Helen Dickinson OBE, Chief-Executive offered:The Easter holidays boosted family visits to shopping destinations in April, resulting in the fastest annual growth of footfall since March 2014. The inclusion of the holidays in this period will have distorted this figure but even looking beyond this, the picture over the last quarter has been largely positive.

“As has been the trend for some months now, high streets across most of the UK attracted the largest increase in visitors out of all shopping destinations. This translated into good news for stores too, which saw their fastest annual sales growth since January last year.
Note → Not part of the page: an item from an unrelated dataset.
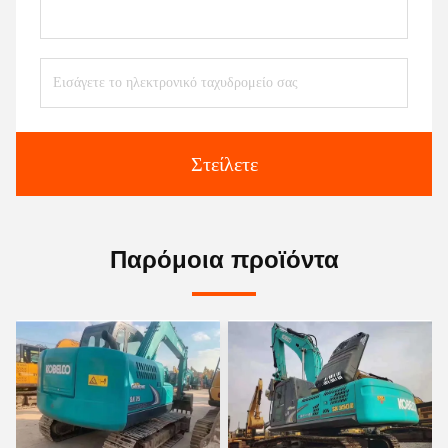
Στείλετε
Παρόμοια προϊόντα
“At first glance the vacancy rate also looks positive for the month, with a modest decline. However, this average figure belies the increase that occurred in all areas of the UK except London, the East and the North & Yorkshire. We will have to wait for the impact of April’s business rates revaluations to materialise, but the challenges businesses face as the UK negotiates its future relationship with Europe has made reducing the burden and fundamentally reforming the business tax system even more critical.”